This function returns the matrix template [mean,sd,IQR] that maximizes the ROC AUC between cases of controls.
getSignature(
data,
varlist=NULL,
Outcome=NULL,
target=c("All","Control","Case"),
CVFolds=3,
repeats=9,
distanceFunction=signatureDistance,
...
)
A data frame whose rows contains the sampled "subject" data, and each column is a feature.
The varlist is a character vector that list all the features to be searched by the Backward elimination forward selection procedure.
The name of the column that has the binary outcome. 1 for cases, 0 for controls
The target template that will be used to maximize the AUC.
The number of folds to be used
how many times the CV procedure will be repeated
The function to be used to compute the distance between the template and each sample
the parameters to be passed to the distance function
the control matrix with quantile probs[0.025,0.25,0.5,0.75,0.975] that maximized the AUC (template of controls subjects)
the case matrix with quantile probs[0.025,0.25,0.5,0.75,0.975] that maximized the AUC (template of case subjects)

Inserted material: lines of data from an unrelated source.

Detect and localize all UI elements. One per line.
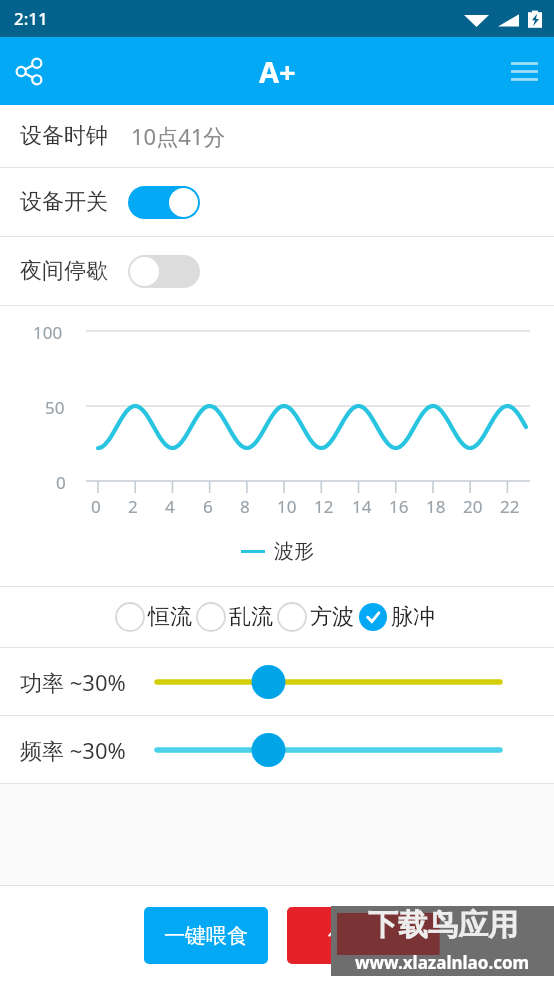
button[interactable]: 设备开关	[128, 186, 200, 219]
staticText: 10点41分	[131, 121, 226, 151]
staticText: 恒流	[148, 603, 192, 631]
staticText: 2:11	[14, 7, 48, 30]
button[interactable]: 夜间停歇	[128, 255, 200, 288]
button[interactable]: Share	[0, 42, 58, 100]
staticText: 2	[128, 495, 138, 518]
staticText: 20	[463, 495, 483, 518]
staticText: 下载鸟应用	[368, 906, 518, 944]
staticText: 功率 ~30%	[20, 667, 157, 697]
staticText: 4	[165, 495, 175, 518]
staticText: 夜间停歇	[20, 257, 108, 285]
staticText: 100	[33, 321, 63, 344]
staticText: 0	[91, 495, 101, 518]
staticText: 14	[352, 495, 372, 518]
staticText: 6	[203, 495, 213, 518]
staticText: 0	[56, 471, 66, 494]
staticText: 16	[389, 495, 409, 518]
staticText: 一键喂食	[164, 923, 248, 949]
button[interactable]: 恒流	[115, 602, 196, 632]
button[interactable]: 保存	[287, 907, 411, 964]
button[interactable]: 频率 ~30%	[157, 730, 500, 770]
staticText: 8	[240, 495, 250, 518]
button[interactable]: 设备开关	[0, 168, 554, 236]
staticText: A+	[259, 52, 296, 91]
staticText: 保存	[328, 923, 370, 949]
button[interactable]: 功率 ~30%	[157, 662, 500, 702]
button[interactable]: 乱流	[196, 602, 277, 632]
staticText: 10	[277, 495, 297, 518]
button[interactable]: 波形	[241, 539, 314, 564]
staticText: 脉冲	[391, 603, 435, 631]
staticText: 50	[45, 396, 65, 419]
button[interactable]: 一键喂食	[144, 907, 268, 964]
button[interactable]: 脉冲	[358, 602, 439, 632]
staticText: 12	[314, 495, 334, 518]
staticText: 22	[500, 495, 520, 518]
staticText: 波形	[274, 539, 314, 564]
button[interactable]: Menu	[494, 41, 554, 101]
staticText: 设备时钟	[20, 122, 108, 150]
button[interactable]: 夜间停歇	[0, 237, 554, 305]
staticText: 设备开关	[20, 188, 108, 216]
button[interactable]: 方波	[277, 602, 358, 632]
button[interactable]: 设备时钟	[0, 105, 554, 167]
staticText: 方波	[310, 603, 354, 631]
staticText: 18	[426, 495, 446, 518]
staticText: www.xlazalnlao.com	[355, 951, 530, 974]
staticText: 乱流	[229, 603, 273, 631]
staticText: 频率 ~30%	[20, 735, 157, 765]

The AUC value at each cycle
The number of features at each cycle
The final list of features
A data frame with four columns: ID, Outcome, Case Distances, Control Distances. Each row contains the CV test results
The maximum ROC AUC
The function repeats full cycles of a Cross Validation (RCV) procedure. At each CV cycle the algorithm estimate the mean template and the distance between the template and the test samples. The ROC AUC is computed after the RCV is completed. A forward selection scheme. The set of features that maximize the AUC during the Forward loop is returned.